Online talk: Johannes Carmesin

Monday, November 30, 3pm ET (8pm GMT, 9am Tue NZDT)
Johannes Carmesin, University of Birmingham
Matroids and embedding graphs in surfaces
Youtube
 
Abstract:
Given a graph, how do we construct a surface so that the graph embeds in that surface in an optimal way? Thomassen showed that for minimum genus as optimality criterion, this problem would be NP-hard. Instead of minimum genus, here we use local planarity — and provide a polynomial algorithm.
 
Our embedding method is based on Whitney’s trick to use matroids to construct embeddings in the plane. Consequently we obtain a characterisation of the graphs admitting locally planar embeddings in surfaces in terms of a certain matroid being co-graphic.

Online talk: Sarah Allred

Monday, November 23, 3pm ET (8pm GMT, 9am Tue NZDT)
Sarah Allred, LSU
Unavoidable Induced Subgraphs of Large 2-connected Graphs
YouTube
 
Abstract:
It is well known that, for every positive integer $r$, every sufficiently large connected graph contains an induced subgraph isomorphic to one of the following: a large complete graph, a large star, and a long path.  We prove an analogous result for 2-connected graphs.  In particular, we show that every sufficiently large 2-connected graph contains an induced subgraph isomorphic to one of the following: a complete graph, a subdivision of $K_{2,r}$ with possibly an edge joining the two vertices of degree $r$, and a graph that has a well-described ladder structure.
 
This is joint work with Guoli Ding and Bogdan Oporowski. 

Online talk: Jakob Kneip

Monday, November 16, 3pm ET (8pm GMT, 9am Tue NZDT)
Jakob Kneip, Universität Hamburg
Tangles are decided by weighted vertex sets
Youtube,
Slides (view pdf)
 
Abstract:

Tangles are a way to capture clusters or highly cohesive regions in graphs: a tangle in a graph declares for each low-order separation one of the two sides of that separation as ‘big’, and does so in such a way that no three ‘small’ sides together cover the graph. Most types of clusters in graphs — for instance clique- or grid-minors — give rise to such a tangle by declaring as ‘big’ for each separation the side which contains the majority of the vertices of that cluster.

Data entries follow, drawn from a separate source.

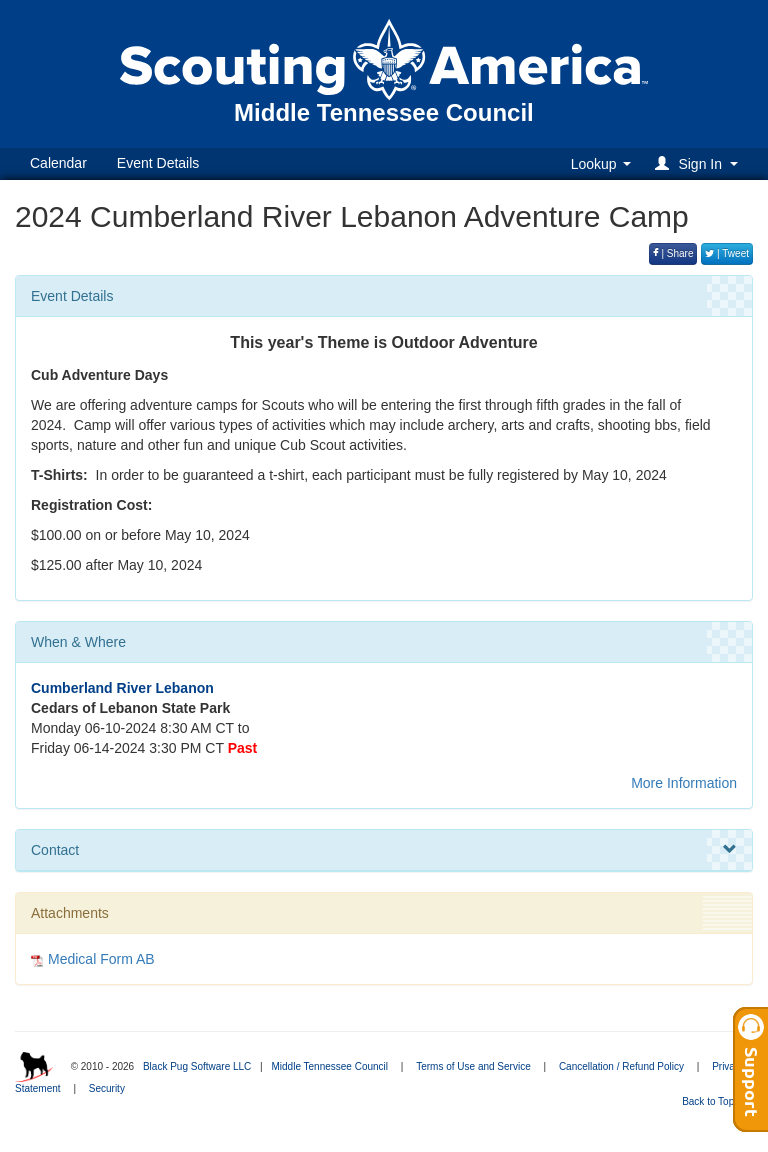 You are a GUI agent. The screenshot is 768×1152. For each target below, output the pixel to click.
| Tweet (727, 253)
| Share (673, 253)
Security (107, 1088)
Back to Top (714, 1101)
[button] (699, 163)
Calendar (58, 163)
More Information (684, 783)
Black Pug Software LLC (197, 1066)
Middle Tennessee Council (329, 1066)
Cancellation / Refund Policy (621, 1066)
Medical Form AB (101, 959)
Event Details (158, 163)
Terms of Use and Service (473, 1066)
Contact (384, 850) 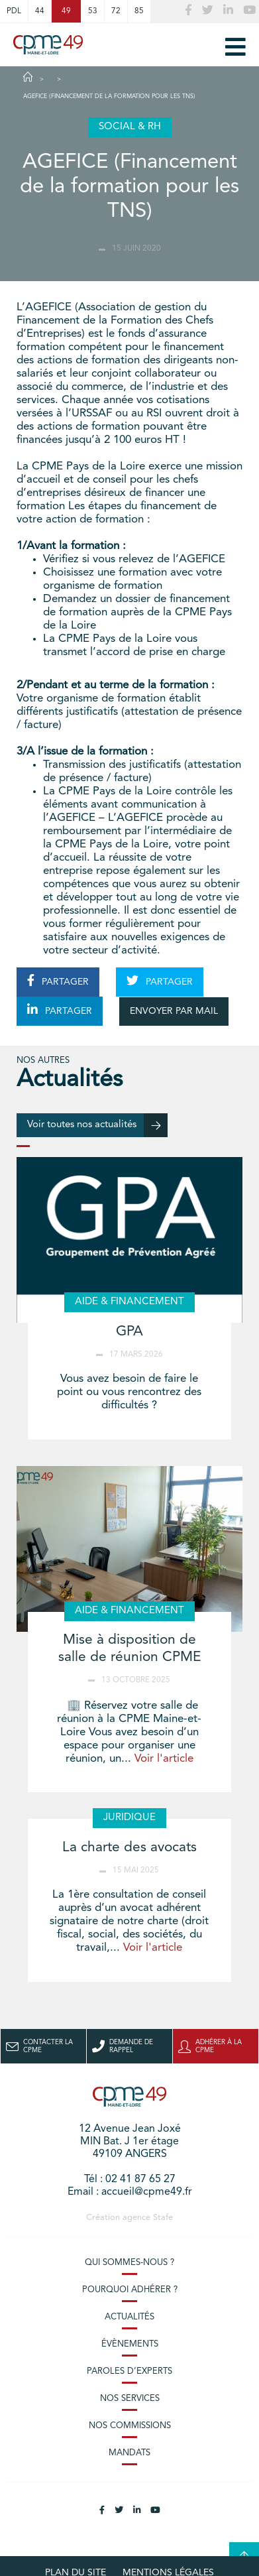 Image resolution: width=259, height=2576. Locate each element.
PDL (14, 11)
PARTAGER (58, 981)
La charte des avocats (129, 1848)
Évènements (129, 2344)
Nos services (130, 2398)
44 (39, 11)
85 (139, 11)
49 (66, 11)
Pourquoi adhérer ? (130, 2290)
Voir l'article (163, 1758)
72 (116, 11)
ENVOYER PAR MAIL (174, 1011)
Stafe (163, 2217)
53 (92, 11)
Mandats (129, 2453)
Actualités (129, 2317)
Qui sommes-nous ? (129, 2262)
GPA (129, 1332)
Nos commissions (130, 2426)
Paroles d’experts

An open question in the theory of tangles is whether a converse to this holds: given a tangle in a graph, can we find a set of vertices such that the ‘big’ side of each separation is precisely the side which contains the majority of the set’s vertices? A positive answer to this would validate the intuition that the sides declared as ‘big’ by a tangle are in fact big in some sense.

In joint work with Christian Elbracht and Maximilian Teegen we show that a fractional version of this is true: given a tangle we construct a weight function on the vertices such the ‘big’ side of each separation is exactly the side with higher total weight. We also show that our result extends to tangles of hypergraphs as well as to edge tangles, which are based on cuts rather than vertex separations. Curiously though one cannot achieve both extensions simultaneously: there are edge tangles of hypergraphs that are not defined by such a weight function on the vertices.

Online talk: James Davies

Monday, November 9, 3pm ET (8pm GMT, 9am Tue NZDT)
James Davies, University of Waterloo
Geometric intersection graphs with large girth and chromatic number
Youtube
 
Abstract:

We prove that both the classes of intersection graphs of axis-aligned boxes in $\mathbb{R}^3$ and intersection graphs of straight line segments in $\mathbb{R}^3$ contain graphs with arbitrarily large girth and chromatic number.